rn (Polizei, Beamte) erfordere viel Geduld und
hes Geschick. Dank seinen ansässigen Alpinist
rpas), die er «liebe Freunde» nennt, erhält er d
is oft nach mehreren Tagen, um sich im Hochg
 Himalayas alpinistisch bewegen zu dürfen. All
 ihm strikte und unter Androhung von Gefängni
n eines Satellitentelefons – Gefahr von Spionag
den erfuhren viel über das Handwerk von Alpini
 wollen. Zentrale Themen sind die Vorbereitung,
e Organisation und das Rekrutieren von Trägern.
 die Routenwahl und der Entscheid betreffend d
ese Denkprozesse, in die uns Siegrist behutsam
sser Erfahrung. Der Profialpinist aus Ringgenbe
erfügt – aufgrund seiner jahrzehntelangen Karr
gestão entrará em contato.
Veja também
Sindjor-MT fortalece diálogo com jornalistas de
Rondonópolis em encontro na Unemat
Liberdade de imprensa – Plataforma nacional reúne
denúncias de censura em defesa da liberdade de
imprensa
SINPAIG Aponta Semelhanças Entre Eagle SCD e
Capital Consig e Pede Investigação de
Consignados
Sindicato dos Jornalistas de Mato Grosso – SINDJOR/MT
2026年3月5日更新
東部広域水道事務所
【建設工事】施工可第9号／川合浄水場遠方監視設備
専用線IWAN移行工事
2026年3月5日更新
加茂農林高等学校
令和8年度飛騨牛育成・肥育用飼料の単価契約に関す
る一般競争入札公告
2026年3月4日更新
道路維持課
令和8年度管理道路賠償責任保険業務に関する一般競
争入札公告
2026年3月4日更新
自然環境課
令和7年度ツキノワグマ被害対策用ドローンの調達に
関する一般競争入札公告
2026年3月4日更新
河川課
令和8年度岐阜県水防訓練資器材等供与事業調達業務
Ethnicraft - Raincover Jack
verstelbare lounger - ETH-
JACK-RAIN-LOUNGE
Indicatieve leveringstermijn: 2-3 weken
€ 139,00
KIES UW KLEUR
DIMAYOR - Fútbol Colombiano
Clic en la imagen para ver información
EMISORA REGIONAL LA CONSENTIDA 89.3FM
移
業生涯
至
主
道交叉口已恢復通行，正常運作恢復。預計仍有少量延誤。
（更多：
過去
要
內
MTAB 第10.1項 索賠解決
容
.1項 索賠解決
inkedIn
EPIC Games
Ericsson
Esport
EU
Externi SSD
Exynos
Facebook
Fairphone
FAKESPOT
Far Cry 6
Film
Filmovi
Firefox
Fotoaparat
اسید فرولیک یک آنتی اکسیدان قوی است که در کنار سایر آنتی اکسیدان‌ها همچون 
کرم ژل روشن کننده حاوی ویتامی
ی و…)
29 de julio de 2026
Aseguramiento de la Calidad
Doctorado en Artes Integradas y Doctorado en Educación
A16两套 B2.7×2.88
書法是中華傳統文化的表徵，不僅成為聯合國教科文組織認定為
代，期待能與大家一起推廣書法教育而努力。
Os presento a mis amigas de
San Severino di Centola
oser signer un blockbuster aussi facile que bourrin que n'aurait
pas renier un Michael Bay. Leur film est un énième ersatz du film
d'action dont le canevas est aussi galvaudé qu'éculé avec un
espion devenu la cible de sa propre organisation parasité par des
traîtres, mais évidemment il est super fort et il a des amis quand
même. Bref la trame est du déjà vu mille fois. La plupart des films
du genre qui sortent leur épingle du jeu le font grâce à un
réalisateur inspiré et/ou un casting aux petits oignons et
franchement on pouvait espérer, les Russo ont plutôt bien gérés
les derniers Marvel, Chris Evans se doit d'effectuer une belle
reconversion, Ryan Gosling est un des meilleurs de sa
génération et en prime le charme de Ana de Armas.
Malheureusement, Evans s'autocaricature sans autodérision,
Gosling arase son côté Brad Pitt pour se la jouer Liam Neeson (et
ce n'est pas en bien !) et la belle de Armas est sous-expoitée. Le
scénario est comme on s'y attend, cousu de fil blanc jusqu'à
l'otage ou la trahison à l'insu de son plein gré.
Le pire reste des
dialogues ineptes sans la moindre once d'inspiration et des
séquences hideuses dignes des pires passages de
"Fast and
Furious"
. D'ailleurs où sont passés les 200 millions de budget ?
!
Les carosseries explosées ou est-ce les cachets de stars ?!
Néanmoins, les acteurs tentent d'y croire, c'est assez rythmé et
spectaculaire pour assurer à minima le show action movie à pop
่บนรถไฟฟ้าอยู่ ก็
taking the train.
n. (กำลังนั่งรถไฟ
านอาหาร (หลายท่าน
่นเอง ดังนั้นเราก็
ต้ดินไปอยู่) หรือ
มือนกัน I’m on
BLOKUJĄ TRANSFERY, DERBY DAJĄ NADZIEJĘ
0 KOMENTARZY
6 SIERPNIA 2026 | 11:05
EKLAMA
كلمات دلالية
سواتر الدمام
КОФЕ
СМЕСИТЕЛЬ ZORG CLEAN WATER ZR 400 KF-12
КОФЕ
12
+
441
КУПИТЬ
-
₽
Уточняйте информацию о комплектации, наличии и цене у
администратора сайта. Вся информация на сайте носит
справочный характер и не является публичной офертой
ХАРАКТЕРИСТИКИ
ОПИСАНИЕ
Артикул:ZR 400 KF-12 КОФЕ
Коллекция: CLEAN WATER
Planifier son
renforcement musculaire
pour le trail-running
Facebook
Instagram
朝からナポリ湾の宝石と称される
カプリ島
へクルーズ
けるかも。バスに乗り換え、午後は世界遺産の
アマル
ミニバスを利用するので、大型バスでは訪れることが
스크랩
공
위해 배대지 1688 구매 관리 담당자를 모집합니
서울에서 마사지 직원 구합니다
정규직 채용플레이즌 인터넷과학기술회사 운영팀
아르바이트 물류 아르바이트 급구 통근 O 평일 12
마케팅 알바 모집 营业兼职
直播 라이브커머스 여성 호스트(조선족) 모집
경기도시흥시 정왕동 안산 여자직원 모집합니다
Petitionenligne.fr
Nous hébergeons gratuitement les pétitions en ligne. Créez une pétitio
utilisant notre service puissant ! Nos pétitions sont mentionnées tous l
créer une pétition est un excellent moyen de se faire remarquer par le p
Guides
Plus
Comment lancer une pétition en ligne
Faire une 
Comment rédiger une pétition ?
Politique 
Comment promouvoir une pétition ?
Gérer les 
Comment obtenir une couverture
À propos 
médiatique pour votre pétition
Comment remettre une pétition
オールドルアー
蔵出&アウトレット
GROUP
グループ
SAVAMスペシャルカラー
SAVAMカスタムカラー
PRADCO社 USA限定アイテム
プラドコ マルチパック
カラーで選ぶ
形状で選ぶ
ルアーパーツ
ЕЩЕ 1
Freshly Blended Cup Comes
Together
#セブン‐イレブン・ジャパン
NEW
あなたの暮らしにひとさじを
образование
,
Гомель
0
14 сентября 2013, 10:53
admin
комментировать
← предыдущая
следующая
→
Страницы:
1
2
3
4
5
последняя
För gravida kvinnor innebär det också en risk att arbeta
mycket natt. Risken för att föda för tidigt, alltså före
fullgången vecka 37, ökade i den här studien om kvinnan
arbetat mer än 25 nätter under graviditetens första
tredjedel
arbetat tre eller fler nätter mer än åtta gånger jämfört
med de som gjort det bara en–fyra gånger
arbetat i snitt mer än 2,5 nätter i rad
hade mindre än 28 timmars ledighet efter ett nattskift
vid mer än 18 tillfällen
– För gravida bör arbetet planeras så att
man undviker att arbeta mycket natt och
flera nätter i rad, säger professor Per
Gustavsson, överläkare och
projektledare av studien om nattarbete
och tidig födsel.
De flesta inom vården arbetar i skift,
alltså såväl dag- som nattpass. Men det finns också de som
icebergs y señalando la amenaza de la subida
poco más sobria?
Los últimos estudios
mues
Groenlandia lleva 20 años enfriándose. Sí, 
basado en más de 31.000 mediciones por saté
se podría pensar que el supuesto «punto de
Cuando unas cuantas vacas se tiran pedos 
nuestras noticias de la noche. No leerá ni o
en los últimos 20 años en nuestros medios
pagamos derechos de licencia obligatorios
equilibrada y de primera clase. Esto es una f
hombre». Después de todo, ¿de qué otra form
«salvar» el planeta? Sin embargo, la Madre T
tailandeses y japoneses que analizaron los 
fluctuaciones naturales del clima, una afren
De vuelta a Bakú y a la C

◆ ◆ ◆ ◆

**TASK BRIEF**
All lines from the one containing "basado en más de 31.000 mediciones por saté" through the final line of the listing above are to be reproduced exactly; include both and add nothing.

**EXPECTED OUTPUT**
basado en más de 31.000 mediciones por saté
se podría pensar que el supuesto «punto de
Cuando unas cuantas vacas se tiran pedos 
nuestras noticias de la noche. No leerá ni o
en los últimos 20 años en nuestros medios
pagamos derechos de licencia obligatorios
equilibrada y de primera clase. Esto es una f
hombre». Después de todo, ¿de qué otra form
«salvar» el planeta? Sin embargo, la Madre T
tailandeses y japoneses que analizaron los 
fluctuaciones naturales del clima, una afren
De vuelta a Bakú y a la C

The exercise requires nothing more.